* **EXERCISE**
Search term "подовжує": please copy every line of the records below that contains it.
═══ AVAILABLE DATA ═══
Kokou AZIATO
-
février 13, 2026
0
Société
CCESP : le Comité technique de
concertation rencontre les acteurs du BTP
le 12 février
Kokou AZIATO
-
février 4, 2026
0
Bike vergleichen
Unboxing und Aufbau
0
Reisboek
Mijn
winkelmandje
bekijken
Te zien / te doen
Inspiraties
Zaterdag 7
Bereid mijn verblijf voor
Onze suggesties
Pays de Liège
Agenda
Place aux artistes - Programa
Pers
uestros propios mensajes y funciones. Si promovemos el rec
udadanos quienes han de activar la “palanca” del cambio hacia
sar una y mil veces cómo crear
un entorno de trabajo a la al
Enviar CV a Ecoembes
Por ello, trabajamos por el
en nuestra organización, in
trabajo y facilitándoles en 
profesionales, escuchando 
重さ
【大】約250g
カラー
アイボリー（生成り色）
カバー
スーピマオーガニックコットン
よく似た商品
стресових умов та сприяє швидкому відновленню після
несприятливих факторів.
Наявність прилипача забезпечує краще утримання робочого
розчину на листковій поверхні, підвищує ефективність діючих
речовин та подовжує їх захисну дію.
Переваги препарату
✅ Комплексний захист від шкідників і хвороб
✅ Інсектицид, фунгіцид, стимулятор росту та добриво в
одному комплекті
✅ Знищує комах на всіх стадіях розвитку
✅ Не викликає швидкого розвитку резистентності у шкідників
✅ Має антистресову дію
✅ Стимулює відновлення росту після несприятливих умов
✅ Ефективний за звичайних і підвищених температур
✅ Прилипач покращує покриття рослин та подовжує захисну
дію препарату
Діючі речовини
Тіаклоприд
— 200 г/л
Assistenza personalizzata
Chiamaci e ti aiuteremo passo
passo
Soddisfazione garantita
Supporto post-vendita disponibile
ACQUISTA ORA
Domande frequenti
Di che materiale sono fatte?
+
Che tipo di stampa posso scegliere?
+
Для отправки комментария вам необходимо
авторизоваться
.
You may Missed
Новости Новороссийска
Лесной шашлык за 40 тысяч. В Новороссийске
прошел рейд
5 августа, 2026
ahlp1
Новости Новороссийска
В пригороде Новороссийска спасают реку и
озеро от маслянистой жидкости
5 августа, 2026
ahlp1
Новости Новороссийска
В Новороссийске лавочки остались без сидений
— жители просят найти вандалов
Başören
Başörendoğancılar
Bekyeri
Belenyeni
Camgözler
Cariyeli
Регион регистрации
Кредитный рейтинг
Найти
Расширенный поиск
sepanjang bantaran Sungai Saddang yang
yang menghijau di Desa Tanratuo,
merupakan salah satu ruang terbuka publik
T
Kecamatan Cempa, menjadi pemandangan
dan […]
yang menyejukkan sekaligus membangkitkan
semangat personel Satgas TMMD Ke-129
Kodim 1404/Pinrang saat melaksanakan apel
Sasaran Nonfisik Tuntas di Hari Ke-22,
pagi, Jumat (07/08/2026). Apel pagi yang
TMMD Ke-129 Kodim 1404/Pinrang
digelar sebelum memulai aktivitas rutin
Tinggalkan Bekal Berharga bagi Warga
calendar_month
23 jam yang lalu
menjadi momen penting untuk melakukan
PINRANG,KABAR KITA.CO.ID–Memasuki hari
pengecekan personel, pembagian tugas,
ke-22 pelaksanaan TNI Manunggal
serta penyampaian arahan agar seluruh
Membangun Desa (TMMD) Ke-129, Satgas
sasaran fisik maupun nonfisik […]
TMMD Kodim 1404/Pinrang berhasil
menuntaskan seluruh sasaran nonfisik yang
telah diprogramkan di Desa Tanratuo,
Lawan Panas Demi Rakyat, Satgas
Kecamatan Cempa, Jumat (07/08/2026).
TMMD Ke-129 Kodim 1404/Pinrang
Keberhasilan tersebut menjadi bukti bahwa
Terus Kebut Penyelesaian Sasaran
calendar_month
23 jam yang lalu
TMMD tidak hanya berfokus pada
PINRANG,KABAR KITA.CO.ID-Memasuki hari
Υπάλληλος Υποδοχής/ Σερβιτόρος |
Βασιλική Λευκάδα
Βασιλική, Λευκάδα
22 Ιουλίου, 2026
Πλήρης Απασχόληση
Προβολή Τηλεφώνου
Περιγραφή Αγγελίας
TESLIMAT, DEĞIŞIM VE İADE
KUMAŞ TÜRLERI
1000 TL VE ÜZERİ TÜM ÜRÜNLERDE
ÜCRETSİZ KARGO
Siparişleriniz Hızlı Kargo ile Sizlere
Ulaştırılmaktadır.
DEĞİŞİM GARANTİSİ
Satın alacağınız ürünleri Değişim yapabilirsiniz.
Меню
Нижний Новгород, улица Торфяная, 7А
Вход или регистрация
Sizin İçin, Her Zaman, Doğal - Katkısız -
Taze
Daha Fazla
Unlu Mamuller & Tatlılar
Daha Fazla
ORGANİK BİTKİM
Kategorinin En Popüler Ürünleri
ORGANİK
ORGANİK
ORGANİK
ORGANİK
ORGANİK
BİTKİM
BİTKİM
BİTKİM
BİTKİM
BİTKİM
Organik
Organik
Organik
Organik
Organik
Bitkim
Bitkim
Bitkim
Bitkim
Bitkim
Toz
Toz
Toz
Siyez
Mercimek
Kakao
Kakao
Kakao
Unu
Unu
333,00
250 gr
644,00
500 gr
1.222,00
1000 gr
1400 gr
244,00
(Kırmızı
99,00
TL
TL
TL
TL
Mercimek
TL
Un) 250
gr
═══
* **TASK OUTPUT**
речовин та подовжує їх захисну дію.
✅ Прилипач покращує покриття рослин та подовжує захисну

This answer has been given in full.